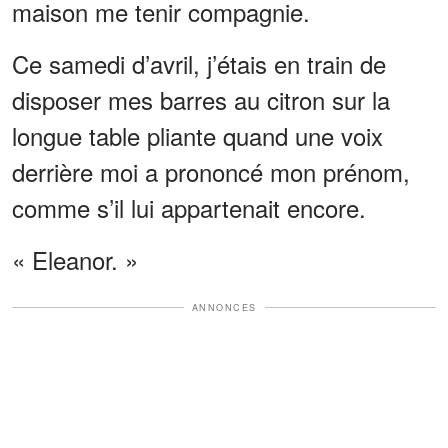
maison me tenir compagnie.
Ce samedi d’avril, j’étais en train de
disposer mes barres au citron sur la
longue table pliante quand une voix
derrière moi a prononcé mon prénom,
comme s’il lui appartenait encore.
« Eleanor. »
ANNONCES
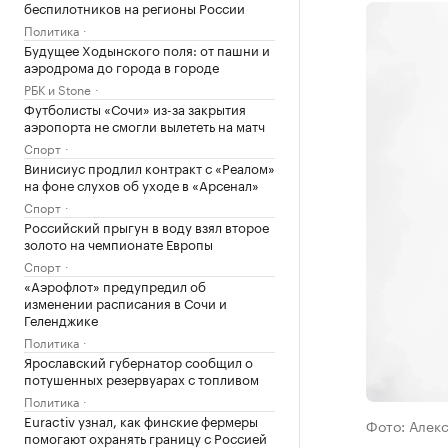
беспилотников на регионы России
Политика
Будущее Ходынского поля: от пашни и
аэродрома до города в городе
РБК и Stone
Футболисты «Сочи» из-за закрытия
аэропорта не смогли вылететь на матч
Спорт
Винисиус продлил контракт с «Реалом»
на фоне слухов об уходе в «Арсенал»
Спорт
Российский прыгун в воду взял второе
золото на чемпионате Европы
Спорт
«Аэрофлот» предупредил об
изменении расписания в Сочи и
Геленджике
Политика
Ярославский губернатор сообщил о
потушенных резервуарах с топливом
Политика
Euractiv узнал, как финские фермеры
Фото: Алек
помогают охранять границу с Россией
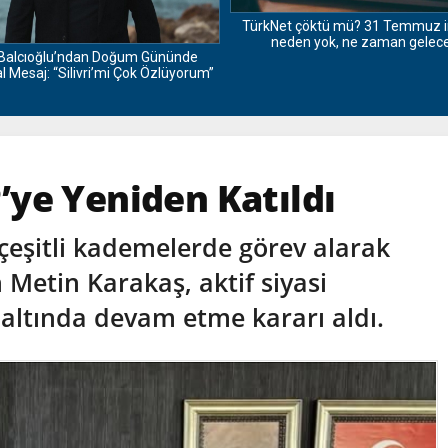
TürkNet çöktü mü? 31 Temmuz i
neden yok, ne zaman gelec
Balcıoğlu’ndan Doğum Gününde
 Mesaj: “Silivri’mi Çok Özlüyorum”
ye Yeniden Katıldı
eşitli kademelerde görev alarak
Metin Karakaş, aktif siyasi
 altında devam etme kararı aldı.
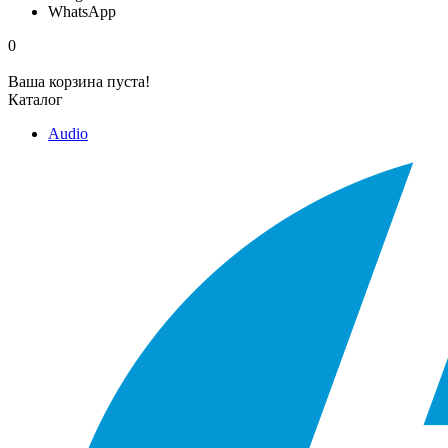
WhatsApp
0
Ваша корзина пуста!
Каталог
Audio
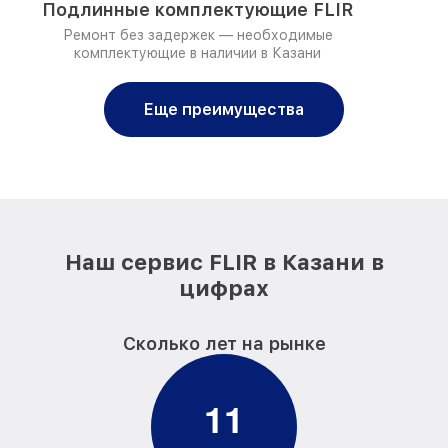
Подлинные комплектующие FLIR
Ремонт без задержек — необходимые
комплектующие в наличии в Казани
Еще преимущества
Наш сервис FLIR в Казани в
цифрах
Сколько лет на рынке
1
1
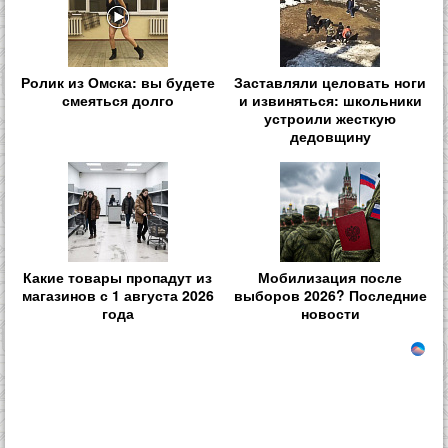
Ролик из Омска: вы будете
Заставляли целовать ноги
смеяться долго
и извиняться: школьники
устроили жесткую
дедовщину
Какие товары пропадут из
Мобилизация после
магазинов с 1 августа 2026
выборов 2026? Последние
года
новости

* * *

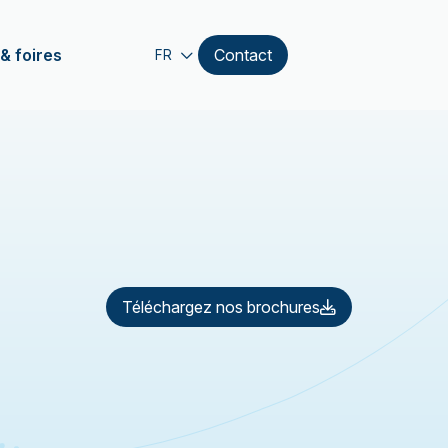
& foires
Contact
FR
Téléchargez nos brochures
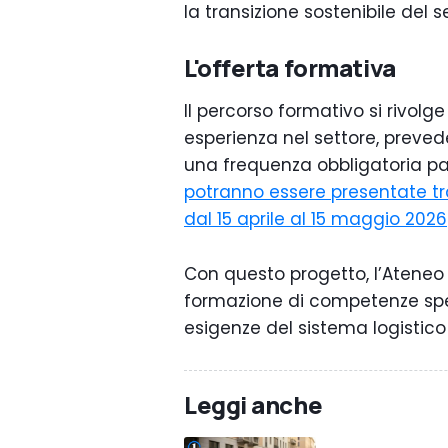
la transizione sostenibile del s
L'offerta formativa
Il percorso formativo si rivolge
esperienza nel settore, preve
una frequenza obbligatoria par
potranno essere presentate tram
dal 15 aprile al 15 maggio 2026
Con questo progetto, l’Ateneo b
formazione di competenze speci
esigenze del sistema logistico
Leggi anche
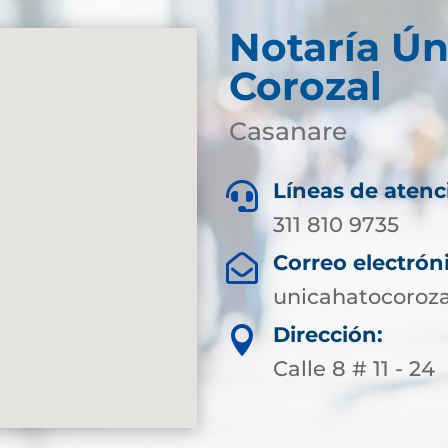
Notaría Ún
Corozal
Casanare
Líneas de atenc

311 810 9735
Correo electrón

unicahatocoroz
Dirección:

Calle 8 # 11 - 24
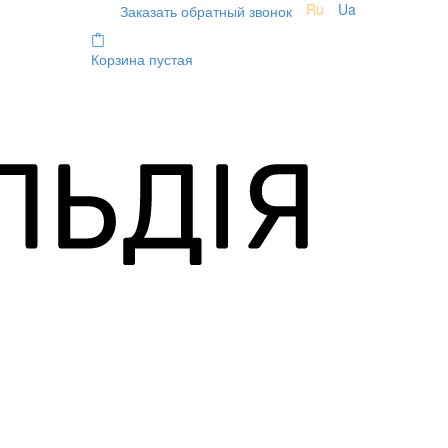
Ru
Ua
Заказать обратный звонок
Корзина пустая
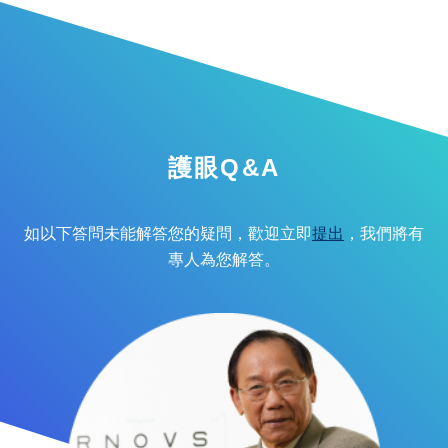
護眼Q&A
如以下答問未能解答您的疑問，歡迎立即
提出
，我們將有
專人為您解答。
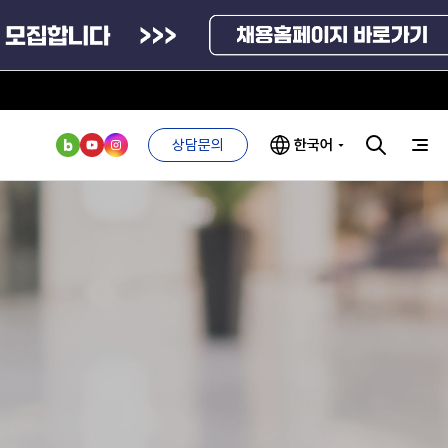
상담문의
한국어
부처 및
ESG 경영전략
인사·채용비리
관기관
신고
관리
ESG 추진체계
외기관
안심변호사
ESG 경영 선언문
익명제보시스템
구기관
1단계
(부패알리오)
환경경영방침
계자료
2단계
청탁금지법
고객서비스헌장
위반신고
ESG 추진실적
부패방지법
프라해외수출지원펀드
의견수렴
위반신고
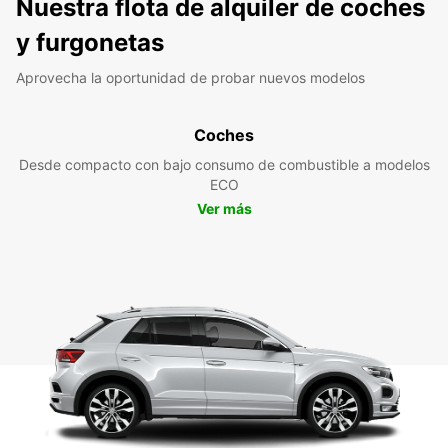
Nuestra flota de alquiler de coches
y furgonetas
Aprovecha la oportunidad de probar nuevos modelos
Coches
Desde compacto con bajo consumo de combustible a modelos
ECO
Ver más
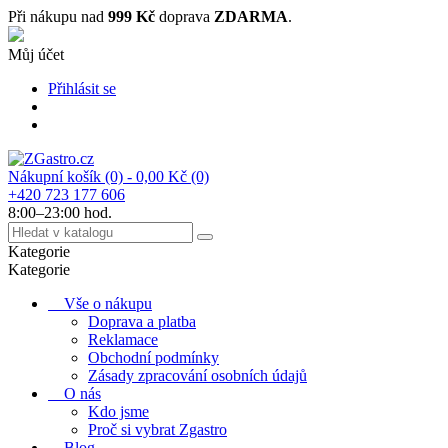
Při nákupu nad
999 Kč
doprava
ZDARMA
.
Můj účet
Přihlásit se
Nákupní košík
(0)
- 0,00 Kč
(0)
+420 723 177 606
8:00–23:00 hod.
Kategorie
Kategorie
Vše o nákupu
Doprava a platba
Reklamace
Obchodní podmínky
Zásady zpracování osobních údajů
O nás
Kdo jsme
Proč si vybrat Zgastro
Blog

* **Work task**
Note each line above that holds "Казани", then copy all of them.

* **Answer section**
комплектующие в наличии в Казани
Наш сервис FLIR в Казани в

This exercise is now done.